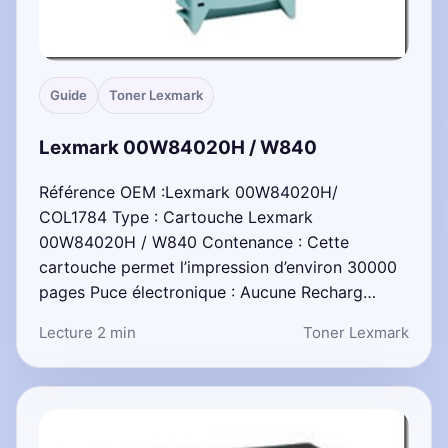
Guide
Toner Lexmark
Lexmark 00W84020H / W840
Référence OEM :Lexmark 00W84020H/
COL1784 Type : Cartouche Lexmark
00W84020H / W840 Contenance : Cette
cartouche permet l’impression d’environ 30000
pages Puce électronique : Aucune Recharg…
Lecture 2 min
Toner Lexmark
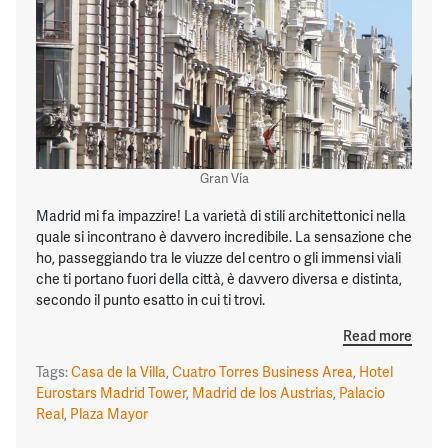
Gran Vía
Madrid mi fa impazzire! La varietà di stili architettonici nella
quale si incontrano è davvero incredibile. La sensazione che
ho, passeggiando tra le viuzze del centro o gli immensi viali
che ti portano fuori della città, è davvero diversa e distinta,
secondo il punto esatto in cui ti trovi.
Read more
Tags:
Casa de la Villa
,
Cuatro Torres Business Area
,
Hotel
Eurostars Madrid Tower
,
Madrid de los Austrias
,
Palacio
Real
,
Plaza Mayor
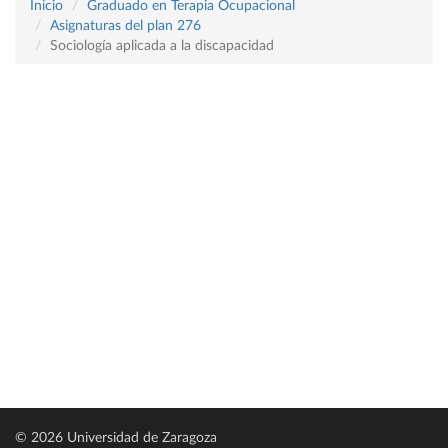
Inicio
Graduado en Terapia Ocupacional
Asignaturas del plan 276
Sociología aplicada a la discapacidad
© 2026 Universidad de Zaragoza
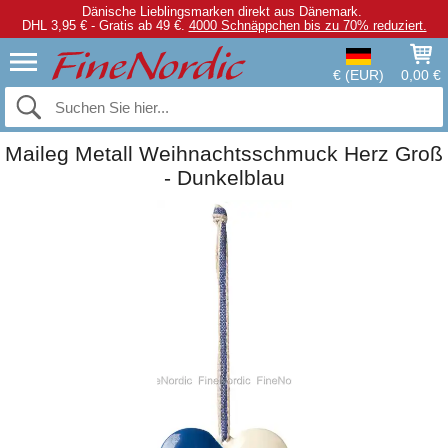
Dänische Lieblingsmarken direkt aus Dänemark.
DHL 3,95 € - Gratis ab 49 €.
4000 Schnäppchen bis zu 70% reduziert.
€ (EUR)
0,00 €
Maileg Metall Weihnachtsschmuck Herz Groß
- Dunkelblau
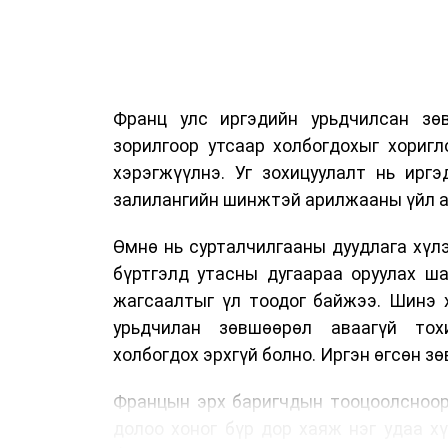
Франц улс иргэдийн урьдчилсан зөв
зорилгоор утсаар холбогдохыг хориг
хэрэгжүүлнэ. Уг зохицуулалт нь ирг
залилангийн шинжтэй арилжааны үйл а
Өмнө нь сурталчилгааны дуудлага хүлэ
бүртгэлд утасны дугаараа оруулах ш
жагсаалтыг үл тоодог байжээ. Шинэ 
урьдчилан зөвшөөрөл аваагүй тох
холбогдох эрхгүй болно. Иргэн өгсөн з
Францын эрх баригчдын тооцоолсноор
долоо хоног бүр дор хаяж нэг удаа х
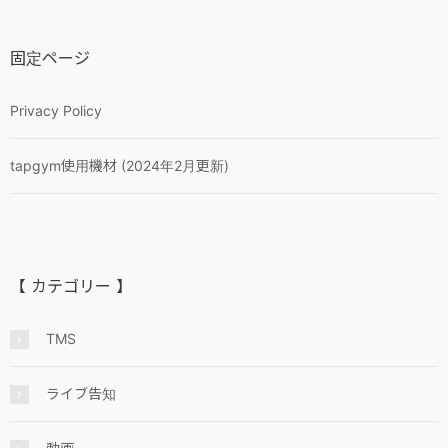
固定ページ
Privacy Policy
tapgym使用機材 (2024年2月更新)
【 カテゴリー 】
TMS
ライブ告知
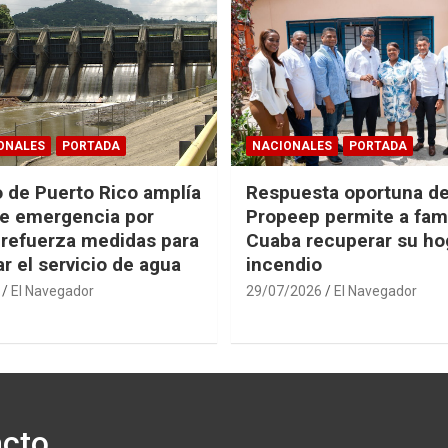
ONALES
PORTADA
NACIONALES
PORTADA
 de Puerto Rico amplía
Respuesta oportuna d
e emergencia por
Propeep permite a fami
 refuerza medidas para
Cuaba recuperar su hog
r el servicio de agua
incendio
El Navegador
29/07/2026
El Navegador
cto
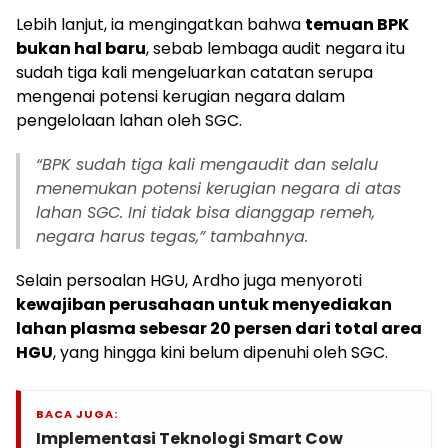
Lebih lanjut, ia mengingatkan bahwa
temuan BPK
bukan hal baru
, sebab lembaga audit negara itu
sudah tiga kali mengeluarkan catatan serupa
mengenai potensi kerugian negara dalam
pengelolaan lahan oleh SGC.
“BPK sudah tiga kali mengaudit dan selalu
menemukan potensi kerugian negara di atas
lahan SGC. Ini tidak bisa dianggap remeh,
negara harus tegas,” tambahnya.
Selain persoalan HGU, Ardho juga menyoroti
kewajiban perusahaan untuk menyediakan
lahan plasma sebesar 20 persen dari total area
HGU
, yang hingga kini belum dipenuhi oleh SGC.
BACA JUGA:
Implementasi Teknologi Smart Cow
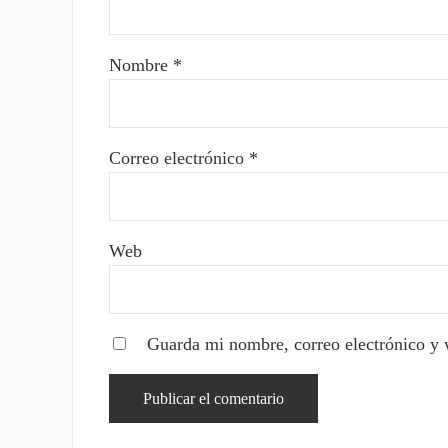
Nombre
*
Correo electrónico
*
Web
Guarda mi nombre, correo electrónico y 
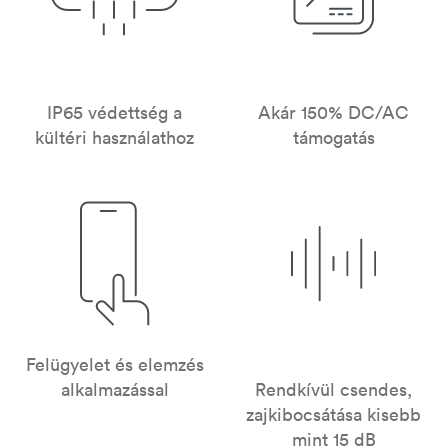
IP65 védettség a
Akár 150% DC/AC
kültéri használathoz
támogatás
Felügyelet és elemzés
alkalmazással
Rendkívül csendes,
zajkibocsátása kisebb
mint 15 dB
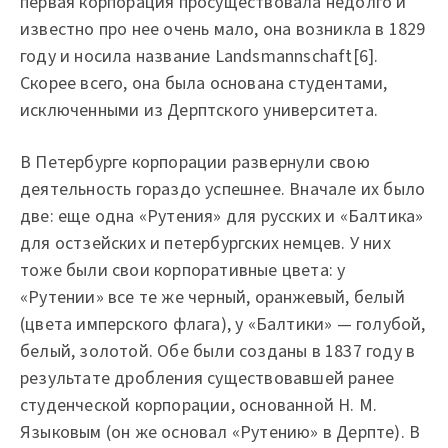
первая корпорация просуществовала недолго и
известно про нее очень мало, она возникла в 1829
году и носила название Landsmannschaft[6].
Скорее всего, она была основана студентами,
исключенными из Дерптского университета.
В Петербурге корпорации развернули свою
деятельность гораздо успешнее. Вначале их было
две: еще одна «Рутения» для русских и «Балтика»
для остзейских и петербургских немцев. У них
тоже были свои корпоративные цвета: у
«Рутении» все те же черный, оранжевый, белый
(цвета имперского флага), у «Балтики» — голубой,
белый, золотой. Обе были созданы в 1837 году в
результате дробления существовавшей ранее
студенческой корпорации, основанной Н. М.
Языковым (он же основал «Рутению» в Дерпте). В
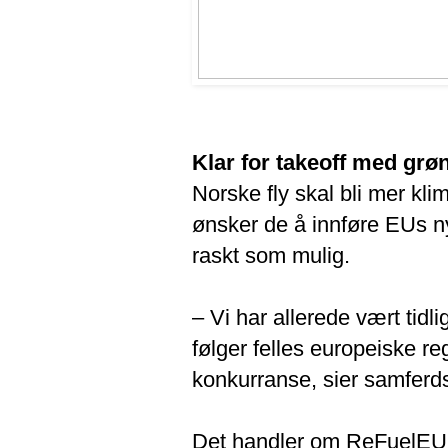
Klar for takeoff med grøn
Norske fly skal bli mer kl
ønsker de å innføre EUs nye
raskt som mulig.
– Vi har allerede vært tidl
følger felles europeiske reg
konkurranse, sier samferds
Det handler om ReFuelEU 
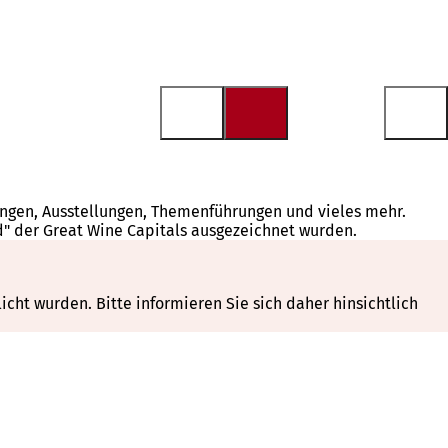
tungen, Ausstellungen, Themenführungen und vieles mehr.
d" der Great Wine Capitals ausgezeichnet wurden.
cht wurden. Bitte informieren Sie sich daher hinsichtlich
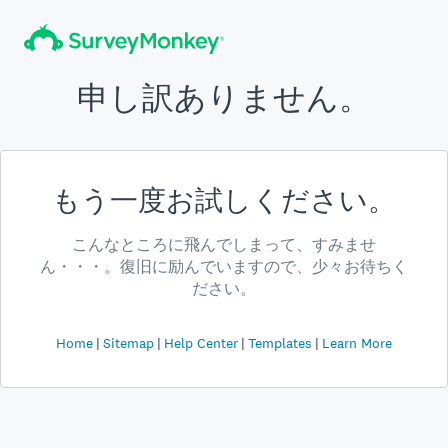
申し訳ありません。
もう一度お試しください。
こんなところに飛んでしまって、すみませ
ん・・・。復旧に励んでいますので、少々お待ちく
ださい。
Home
Sitemap
Help Center
Templates
Learn More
====
Exclude images and repeat all entries exactly.

- **FINISHED TASK**:
Guide
Toner Lexmark
Lexmark 00W84020H / W840
Référence OEM :Lexmark 00W84020H/
COL1784 Type : Cartouche Lexmark
00W84020H / W840 Contenance : Cette
cartouche permet l’impression d’environ 30000
pages Puce électronique : Aucune Recharg…
Lecture 2 min
Toner Lexmark
Gran Vía
Madrid mi fa impazzire! La varietà di stili architettonici nella
quale si incontrano è davvero incredibile. La sensazione che
ho, passeggiando tra le viuzze del centro o gli immensi viali
che ti portano fuori della città, è davvero diversa e distinta,
secondo il punto esatto in cui ti trovi.
Read more
Tags:
Casa de la Villa
,
Cuatro Torres Business Area
,
Hotel
Eurostars Madrid Tower
,
Madrid de los Austrias
,
Palacio
Real
,
Plaza Mayor
Inicio
Graduado en Terapia Ocupacional
Asignaturas del plan 276
Sociología aplicada a la discapacidad
© 2026 Universidad de Zaragoza
Dänische Lieblingsmarken direkt aus Dänemark.
DHL 3,95 € - Gratis ab 49 €.
4000 Schnäppchen bis zu 70% reduziert.
€ (EUR)
0,00 €
Maileg Metall Weihnachtsschmuck Herz Groß
- Dunkelblau
Франц улс иргэдийн урьдчилсан зөв
зорилгоор утсаар холбогдохыг хориг
хэрэгжүүлнэ. Уг зохицуулалт нь ирг
залилангийн шинжтэй арилжааны үйл а
Өмнө нь сурталчилгааны дуудлага хүлэ
бүртгэлд утасны дугаараа оруулах ш
жагсаалтыг үл тоодог байжээ. Шинэ 
урьдчилан зөвшөөрөл аваагүй тох
холбогдох эрхгүй болно. Иргэн өгсөн з
Францын эрх баригчдын тооцоолсноор
долоо хоног бүр дор хаяж нэг удаа х
固定ページ
Privacy Policy
tapgym使用機材 (2024年2月更新)
【 カテゴリー 】
TMS
ライブ告知
ONALES
PORTADA
NACIONALES
PORTADA
 de Puerto Rico amplía
Respuesta oportuna d
e emergencia por
Propeep permite a fami
 refuerza medidas para
Cuaba recuperar su hog
r el servicio de agua
incendio
El Navegador
29/07/2026
El Navegador
cto
Lebih lanjut, ia mengingatkan bahwa
temuan BPK
bukan hal baru
, sebab lembaga audit negara itu
sudah tiga kali mengeluarkan catatan serupa
mengenai potensi kerugian negara dalam
pengelolaan lahan oleh SGC.
“BPK sudah tiga kali mengaudit dan selalu
menemukan potensi kerugian negara di atas
lahan SGC. Ini tidak bisa dianggap remeh,
negara harus tegas,” tambahnya.
Selain persoalan HGU, Ardho juga menyoroti
kewajiban perusahaan untuk menyediakan
lahan plasma sebesar 20 persen dari total area
HGU
, yang hingga kini belum dipenuhi oleh SGC.
BACA JUGA:
Implementasi Teknologi Smart Cow
Nombre
*
Correo electrónico
*
Web
Guarda mi nombre, correo electrónico y 
IP65 védettség a
Akár 150% DC/AC
kültéri használathoz
támogatás
Felügyelet és elemzés
alkalmazással
Rendkívül csendes,
zajkibocsátása kisebb
mint 15 dB
первая корпорация просуществовала недолго и
известно про нее очень мало, она возникла в 1829
году и носила название Landsmannschaft[6].
Скорее всего, она была основана студентами,
исключенными из Дерптского университета.
В Петербурге корпорации развернули свою
деятельность гораздо успешнее. Вначале их было
две: еще одна «Рутения» для русских и «Балтика»
для остзейских и петербургских немцев. У них
тоже были свои корпоративные цвета: у
«Рутении» все те же черный, оранжевый, белый
(цвета имперского флага), у «Балтики» — голубой,
белый, золотой. Обе были созданы в 1837 году в
результате дробления существовавшей ранее
студенческой корпорации, основанной Н. М.
Языковым (он же основал «Рутению» в Дерпте). В
Klar for takeoff med grøn
Norske fly skal bli mer kl
ønsker de å innføre EUs nye
raskt som mulig.
– Vi har allerede vært tidl
følger felles europeiske reg
konkurranse, sier samferds
Det handler om ReFuelEU 
tungen, Ausstellungen, Themenführungen und vieles mehr.
d" der Great Wine Capitals ausgezeichnet wurden.
cht wurden. Bitte informieren Sie sich daher hinsichtlich
申し訳ありません。
もう一度お試しください。
こんなところに飛んでしまって、すみませ
ん・・・。復旧に励んでいますので、少々お待ちく
ださい。
Home
Sitemap
Help Center
Templates
Learn More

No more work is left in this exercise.